Though he had counted some 15 species between Cane Garden Bay and Road Town, he was surprised to see so few specimens per each species. 

While peering through his binoculars, Mr. Petrovic frowned at a cluster of pelicans near Fort Burt. 

“There should be more of them,” he said. “That whole dock should be full of pelicans.” 

The volunteer bird count — which also included a session on Anegada on Friday — is organised here by the National Parks Trust. Like other agencies around the region, the NPT submits results to the National Audubon Society, a United States-based non-profit organisation dedicated to conserving birds and their environments.  

Nancy Woodfield Pascoe, deputy director of the National Parks Trust, said that this year’s count was successful.  

“People were really keen to get out there and look,” Ms. Woodfield Pascoe said, adding that she is pleased with the amount of interest in birds that she has seen post-hurricanes. “It might not seem like such a priority, but it’s really assuring.”  

All told, 23 species and 340 birds were counted in Anegada, and the Tortola numbers are still being tallied, according to the NPT. 

 

Birds facing threats 

Mr. Petrovic has been participating in the count for about 30 years. Each year, he typically counts some 30 species on Tortola, but he fears that the re-growth after the 2017 hurricanes has been slowed by other issues.  

Explaining that birds are a “window to the environment,” Mr. Petrovic said that examining their populations can help identify environmental problems. 

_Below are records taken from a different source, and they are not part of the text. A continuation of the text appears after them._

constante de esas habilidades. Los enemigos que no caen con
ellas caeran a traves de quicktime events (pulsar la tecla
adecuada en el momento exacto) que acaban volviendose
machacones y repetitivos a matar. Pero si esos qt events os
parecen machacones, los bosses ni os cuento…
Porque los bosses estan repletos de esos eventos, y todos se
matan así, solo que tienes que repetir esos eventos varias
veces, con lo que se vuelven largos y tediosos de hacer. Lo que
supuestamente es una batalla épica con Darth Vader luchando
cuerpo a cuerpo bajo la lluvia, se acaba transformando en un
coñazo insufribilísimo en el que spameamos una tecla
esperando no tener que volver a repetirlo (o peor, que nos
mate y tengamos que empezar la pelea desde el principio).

“The development causes pollution,” he said. “We got to get a handle on pollution and keep it in check.” 

Other threats to birds, he said, include destruction of mangroves and the use of pesticides and rat poison. 

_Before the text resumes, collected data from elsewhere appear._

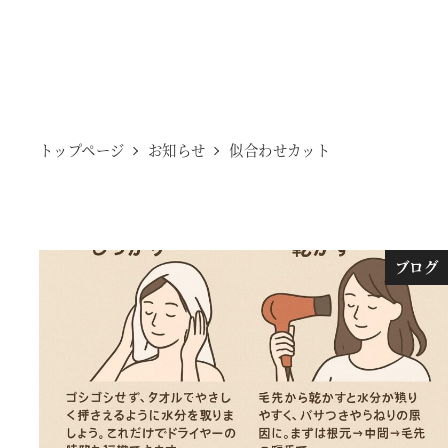
トップページ
お知らせ
似合わせカット
ブログ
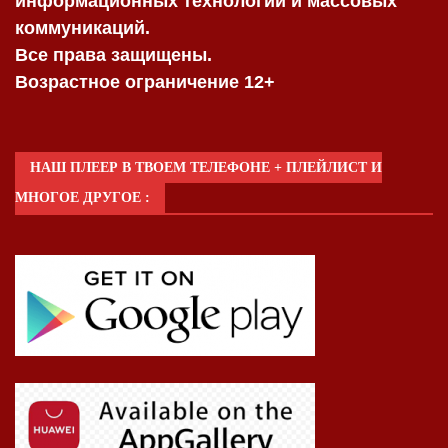
информационных технологий и массовых
коммуникаций.
Все права защищены.
Возрастное ограничение 12+
НАШ ПЛЕЕР В ТВОЕМ ТЕЛЕФОНЕ + ПЛЕЙЛИСТ И
МНОГОЕ ДРУГОЕ :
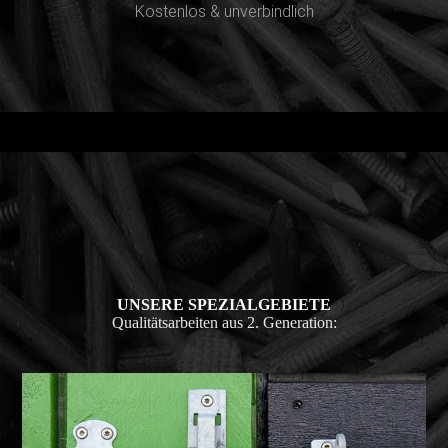
Kostenlos & unverbindlich
UNSERE SPEZIAL­GEBIETE
Qualitäts­arbeiten aus 2. Generation:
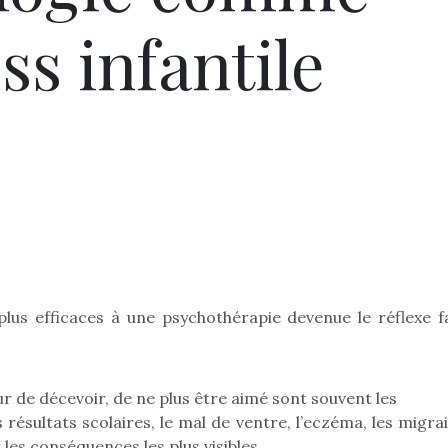
ss infantile
 plus efficaces à une psychothérapie devenue le réflexe fa
ur de décevoir, de ne plus être aimé sont souvent les
 résultats scolaires, le mal de ventre, l’eczéma, les migra
les conséquences les plus visibles.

Asked if some native VI birds are at risk of becoming endangered, he said “absolutely,” adding that he has seen evidence of local birds like chicken hawks suffering from poisoning and other manmade threats. 

Pelicans sit on a pier near Road Reef. Mr. Petrovic expected to see more. (Photo: NIA DOUGLAS)

 

Fishing and farming 

As Mr. Petrovic drove across the island jotting down all of the pelicans, doves, egrets, sparrows, grebes and other birds that he came across, he explained that before the VI relied on tourism and financial services, fishing and agriculture were among the most substantial industries. 

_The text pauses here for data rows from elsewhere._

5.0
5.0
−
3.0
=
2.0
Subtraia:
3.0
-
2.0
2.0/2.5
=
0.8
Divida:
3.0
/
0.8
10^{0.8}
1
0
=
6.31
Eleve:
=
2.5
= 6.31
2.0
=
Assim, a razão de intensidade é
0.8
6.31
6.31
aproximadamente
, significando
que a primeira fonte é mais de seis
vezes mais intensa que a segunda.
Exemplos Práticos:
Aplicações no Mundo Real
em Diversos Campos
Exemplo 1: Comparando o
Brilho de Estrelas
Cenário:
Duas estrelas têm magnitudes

Polluting the environment, he explained, causes these industries to suffer. 

“We don’t know what’s going to happen in the future,” he said. “The BVI may well have to go back to [those industries] to survive.” 

Though overall numbers were down this year, Mr. Petrovic was pleased to note that many of the birds he did spot were juveniles, which suggested that there has been breeding following the hurricanes.  

The National Audubon Society — which hosts the annual count “to assess the health of bird populations, and to help guide conservation action” — has records of VI counts reaching back to 1988.